Day by day everyone has their own struggles, some are harder than others. Whether it is trying to be happy to even trying to do your best everyone has them. For me my struggles are a little different to say the least. A lot of the time it is hard for me to want to be an adult. This goes for work, school in public, and at home.
When I was in school, lets say highschool I wore diapers to class to make it feel like a baby. I also would have a pacifier in my pocket with none being the wiser. Now this was back when I was a lot more self conscious about the situation at hand. Now I could careless who sees or what ever. Back in highschool was tough, everyday I would think someone saw that I was wearing a baby diaper, or somehow someone was talking behind my back. Which in reality this never happened, or so I don’t think. The real kicker was trying to change in the restroom with no one figuring out what you’re doing. You can ask anyone now, and I am so quick at it, but back then I wasn’t. I always thought about what if I get caught, there going to take me to the nurse and whats going to happen. Well I got through highschool………somehow and moved on to better things.

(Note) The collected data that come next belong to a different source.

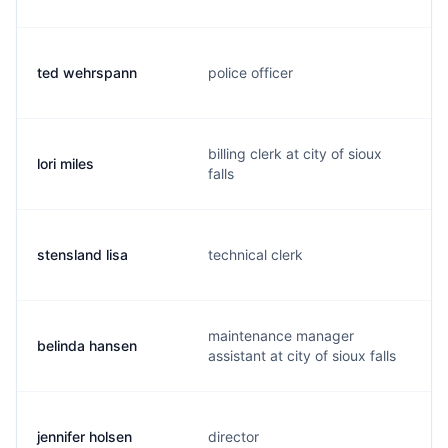
ted wehrspann
police officer
billing clerk at city of sioux
lori miles
falls
stensland lisa
technical clerk
maintenance manager
belinda hansen
assistant at city of sioux falls
jennifer holsen
director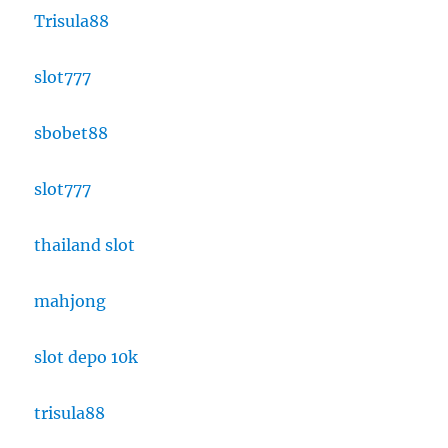
Trisula88
slot777
sbobet88
slot777
thailand slot
mahjong
slot depo 10k
trisula88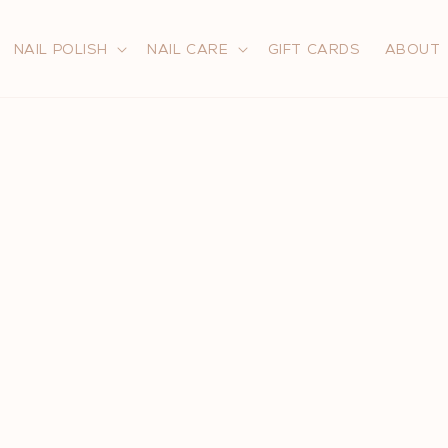
NAIL POLISH
NAIL CARE
GIFT CARDS
ABOUT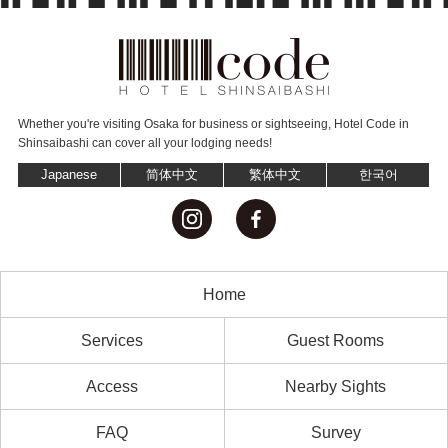
Whether you're visiting Osaka for business or sightseeing,
Hotel Code in
Shinsaibashi can cover all your lodging needs!
Japanese
简体中文
繁体中文
한국어
Home
Services
Guest Rooms
Access
Nearby Sights
FAQ
Survey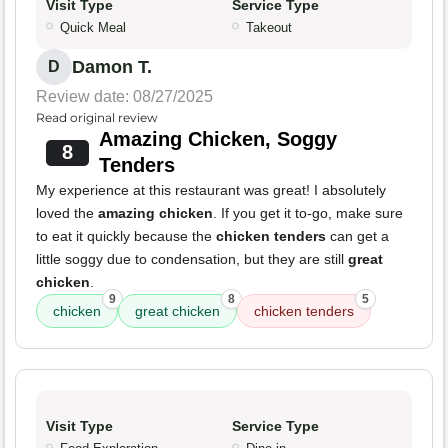
Visit Type
Service Type
Quick Meal
Takeout
Damon T.
D
Review date: 08/27/2025
Read original review
Amazing Chicken, Soggy
8
Tenders
My experience at this restaurant was great! I absolutely
loved the
amazing chicken
. If you get it to-go, make sure
to eat it quickly because the
chicken tenders
can get a
little soggy due to condensation, but they are still
great
chicken
.
9
8
5
chicken
great chicken
chicken tenders
Visit Type
Service Type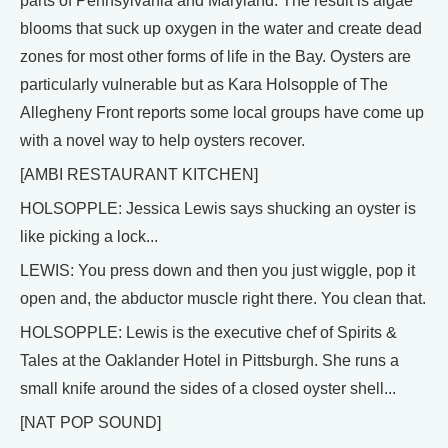
parts of Pennsylvania and Maryland. The result is algae
blooms that suck up oxygen in the water and create dead
zones for most other forms of life in the Bay. Oysters are
particularly vulnerable but as Kara Holsopple of The
Allegheny Front reports some local groups have come up
with a novel way to help oysters recover.
[AMBI RESTAURANT KITCHEN]
HOLSOPPLE: Jessica Lewis says shucking an oyster is
like picking a lock...
LEWIS: You press down and then you just wiggle, pop it
open and, the abductor muscle right there. You clean that.
HOLSOPPLE: Lewis is the executive chef of Spirits &
Tales at the Oaklander Hotel in Pittsburgh. She runs a
small knife around the sides of a closed oyster shell...
[NAT POP SOUND]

The other difficulty I had as a child was not wanting to go to school. Most kids don’t want to go to school but for me it was different. I felt like I didn’t belong there because babies don’t go to school. So many MANY days I skipped, I just felt it was wrong to go. I also felt that doing homework and such was just not me so I never really did it till junior year when I figured I didn’t want to be a highschool drop out. Every time I would skip, I would watch TV. Well when I look at TV I watch anything from Teletubbies to YO Gabba Gabba. The odd thing about it is, I could sit there for days watching that and not be bored AT ALL. Other things I would do is trying to research why I have these behaviors on the internet. I also had a secret stash of toys and hid them so no one knew besides my sister, what was going on. My parents probably thought that the Sesame Street comforter I always slept with, was because it was comfy but in reality it was because it was Sesame Street.
Lastly the hardest struggle back then was to tell people. My parents didn’t know untill I was 17. The only people who knew were my cousin who also was an adult baby, and my sister. So trying to keep that hidden and being stuck thinking im basically the only one who is that messed up in the brain. I felt very lonely, depressed and was all around just a very dark person at that time. Later on I would find out when your true to yourself, that you can live a really happy life.